> [Task prompt]: Scan the entries below and count the lines holding the string "Dolmetscher". Supply only the number.

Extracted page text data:
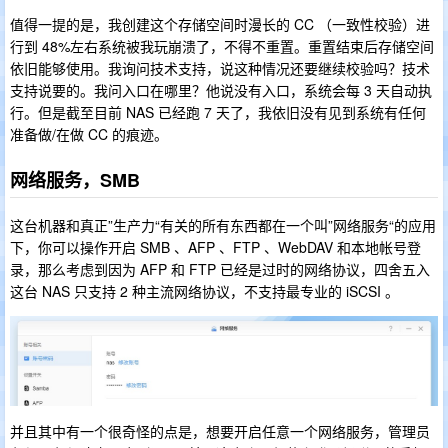
值得一提的是，我创建这个存储空间时漫长的 CC （一致性校验）进
行到 48%左右系统被我玩崩溃了，不得不重置。重置结束后存储空间
依旧能够使用。我询问技术支持，说这种情况还要继续校验吗？技术
支持说要的。我问入口在哪里？他说没有入口，系统会每 3 天自动执
行。但是截至目前 NAS 已经跑 7 天了，我依旧没有见到系统有任何
准备做/在做 CC 的痕迹。
网络服务，SMB
这台机器和真正”生产力“有关的所有东西都在一个叫”网络服务“的应用
下，你可以操作开启 SMB 、AFP 、FTP 、WebDAV 和本地帐号登
录，那么考虑到因为 AFP 和 FTP 已经是过时的网络协议，四舍五入
这台 NAS 只支持 2 种主流网络协议，不支持最专业的 iSCSI 。
并且其中有一个很奇怪的点是，想要开启任意一个网络服务，管理员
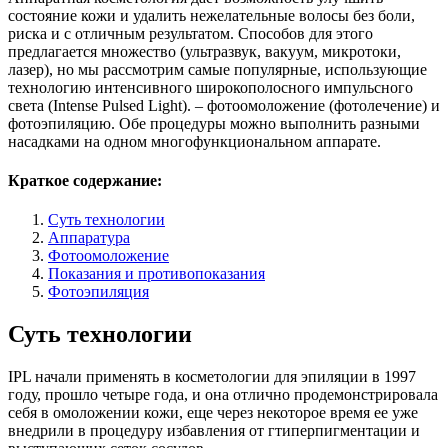
состояние кожи и удалить нежелательные волосы без боли,
риска и с отличным результатом. Способов для этого
предлагается множество (ультразвук, вакуум, микротоки,
лазер), но мы рассмотрим самые популярные, использующие
технологию интенсивного широкополосного импульсного
света (Intense Pulsed Light). – фотоомоложение (фотолечение) и
фотоэпиляцию. Обе процедуры можно выполнить разными
насадками на одном многофункциональном аппарате.
Краткое содержание:
Суть технологии
Аппаратура
Фотоомоложение
Показания и противопоказания
Фотоэпиляция
Суть технологии
IPL начали применять в косметологии для эпиляции в 1997
году, прошло четыре года, и она отлично продемонстрировала
себя в омоложении кожи, еще через некоторое время ее уже
внедрили в процедуру избавления от гтиперпигментации и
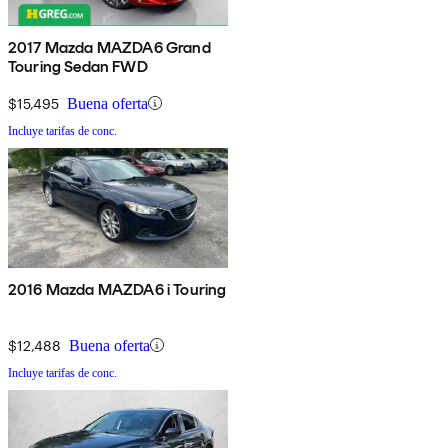
2017 Mazda MAZDA6 Grand
Touring Sedan FWD
$15,495
Buena oferta
Incluye tarifas de conc.
2016 Mazda MAZDA6 i Touring
$12,488
Buena oferta
Incluye tarifas de conc.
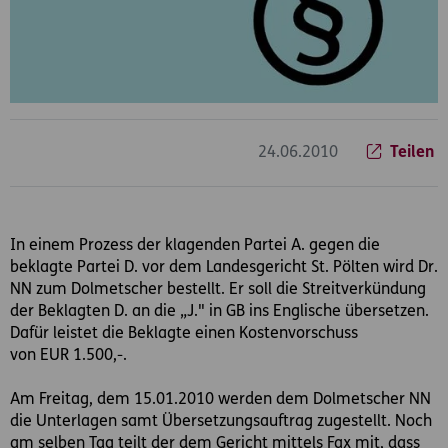
24.06.2010
Teilen
In einem Prozess der klagenden Partei A. gegen die
beklagte Partei D. vor dem Landesgericht St. Pölten wird Dr.
NN zum Dolmetscher bestellt. Er soll die Streitverkündung
der Beklagten D. an die „J." in GB ins Englische übersetzen.
Dafür leistet die Beklagte einen Kostenvorschuss
von EUR 1.500,-.
Am Freitag, dem 15.01.2010 werden dem Dolmetscher NN
die Unterlagen samt Übersetzungsauftrag zugestellt. Noch
am selben Tag teilt der dem Gericht mittels Fax mit, dass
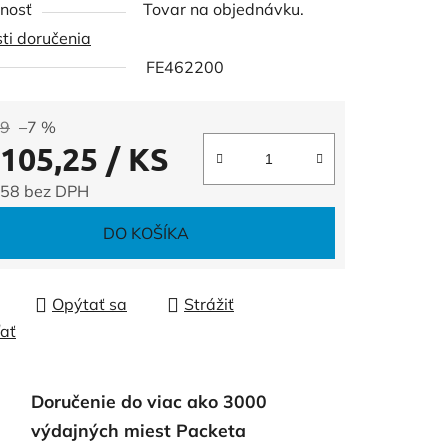
nosť
Tovar na objednávku.
ti doručenia
FE462200
čiek.
89
–7 %
 105,25
/ KS
,58 bez DPH
tková cena:
DO KOŠÍKA
Opýtať sa
Strážiť
ľať
Doručenie do viac ako 3000
výdajných miest Packeta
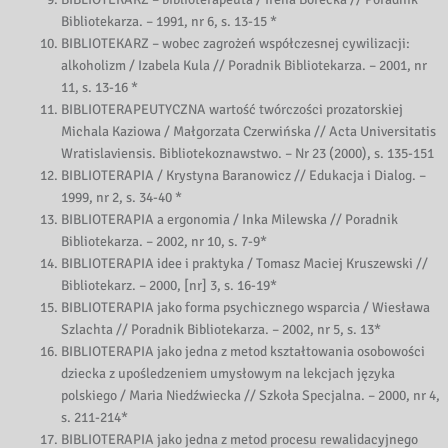
Bibliotekarza. – 1991, nr 6, s. 13-15 *
BIBLIOTEKARZ – wobec zagrożeń współczesnej cywilizacji:
alkoholizm / Izabela Kula // Poradnik Bibliotekarza. – 2001, nr
11, s. 13-16 *
BIBLIOTERAPEUTYCZNA wartość twórczości prozatorskiej
Michala Kaziowa / Małgorzata Czerwińska // Acta Universitatis
Wratislaviensis. Bibliotekoznawstwo. – Nr 23 (2000), s. 135-151
BIBLIOTERAPIA / Krystyna Baranowicz // Edukacja i Dialog. –
1999, nr 2, s. 34-40 *
BIBLIOTERAPIA a ergonomia / Inka Milewska // Poradnik
Bibliotekarza. – 2002, nr 10, s. 7-9*
BIBLIOTERAPIA idee i praktyka / Tomasz Maciej Kruszewski //
Bibliotekarz. – 2000, [nr] 3, s. 16-19*
BIBLIOTERAPIA jako forma psychicznego wsparcia / Wiesława
Szlachta // Poradnik Bibliotekarza. – 2002, nr 5, s. 13*
BIBLIOTERAPIA jako jedna z metod kształtowania osobowości
dziecka z upośledzeniem umysłowym na lekcjach języka
polskiego / Maria Niedźwiecka // Szkoła Specjalna. – 2000, nr 4,
s. 211-214*
BIBLIOTERAPIA jako jedna z metod procesu rewalidacyjnego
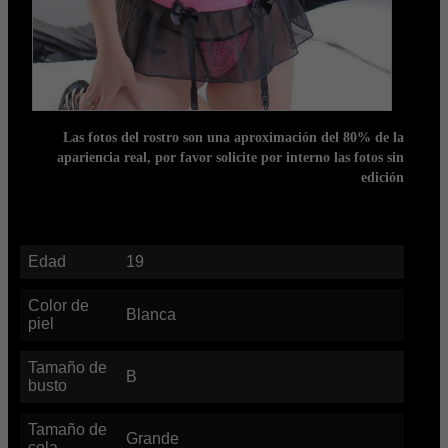
Las fotos del rostro son una aproximación del 80% de la
apariencia real, por favor solicite por interno las fotos sin
edición
Edad
19
Color de
Blanca
piel
Tamaño de
B
busto
Tamaño de
Grande
cola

> [Task response]: 2